Ever since I learned about impress.js (and its fork, jmpress.js), I’ve been wanting to find an excuse to use it to create a presentation. I seem to have this habit of wanting to change key points at the last minute though, making using it more of a hassle than is needed when you’re preparing to speak in front of groups of people.
The recent discovery of a visual editor being developed (currently in alpha) called Impressionist (and a similar tool called Strut) should make it easier to kick that excuse to the curb. After installing the former on one of the servers available to me and playing with it, I started to think about what could be possible if you went beyond presentations? While jmpress.js makes it possible to build websites, I’m not sure it fits the bill here.
Then I found a post from Russell Fair over in Atlanta talking about his work on a WordPress plugin that makes it possible to construct impress.js presentations via your site install’s administrative backend. It now seemed possible.
What if you were using it to deliver news and information in a new, engaging way?
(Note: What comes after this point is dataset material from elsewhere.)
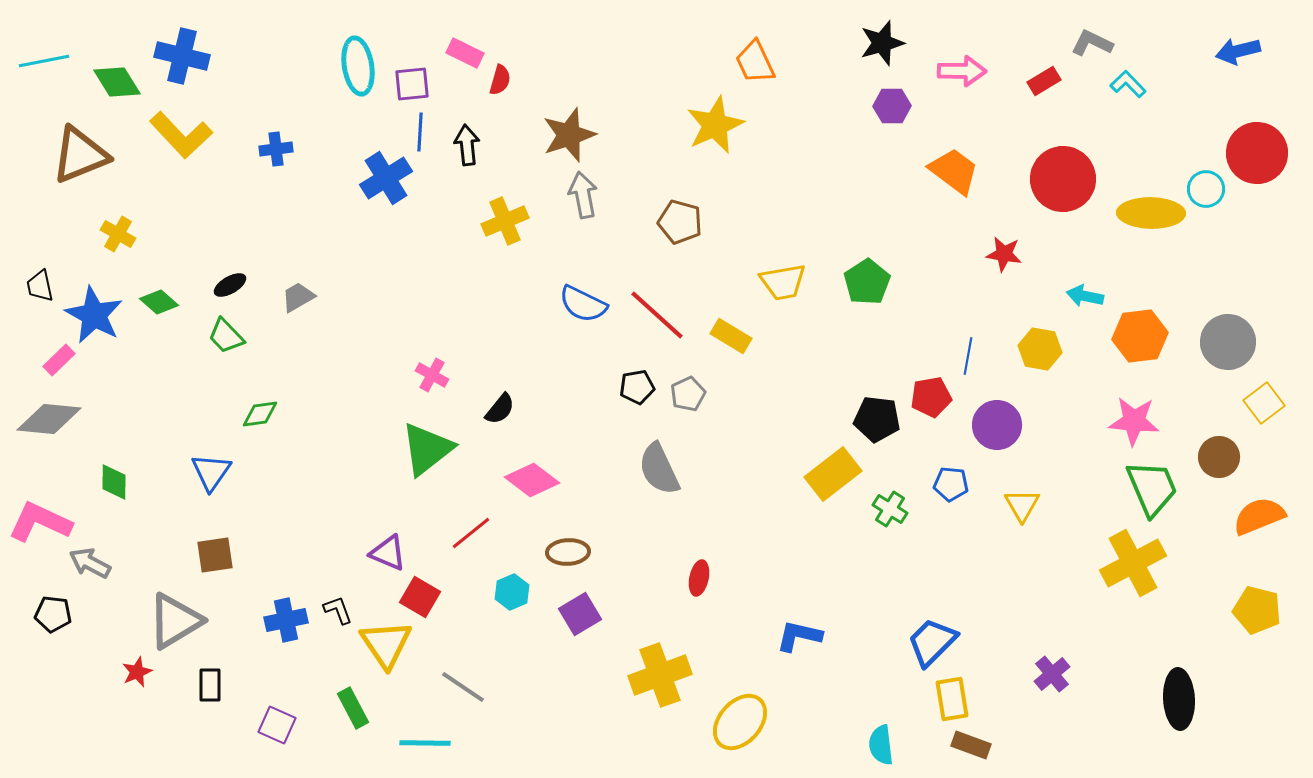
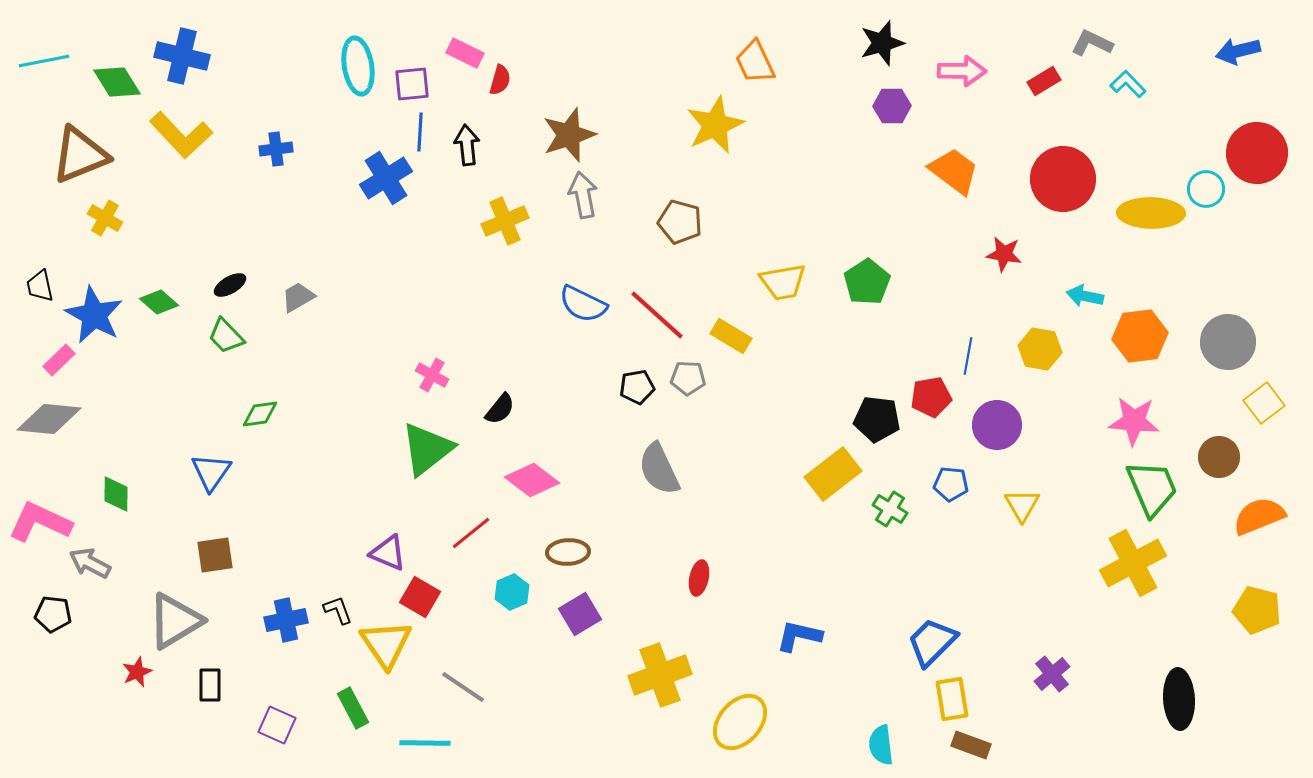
yellow cross at (118, 234): moved 13 px left, 16 px up
gray pentagon at (688, 394): moved 16 px up; rotated 28 degrees clockwise
green diamond at (114, 482): moved 2 px right, 12 px down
We’re so focused on using a traditional page layout online that attempts to break the model have not always been well received – for some reason Andy Rutledge’s proposed NYTimes redesign from last summer always comes to mind when I think of those battles of will, because of the sheer number of responses (e.g. 1, 2, 3 & Storify) received as a result of his observations. I’m still not sure what I think about that (except it’s not as easy to solve as some would like), but I know that while pageviews are the metric used by many for generating revenue there needs to be several possible tools available to make sure we’re still delivering information effectively while pushing the perceived boundaries.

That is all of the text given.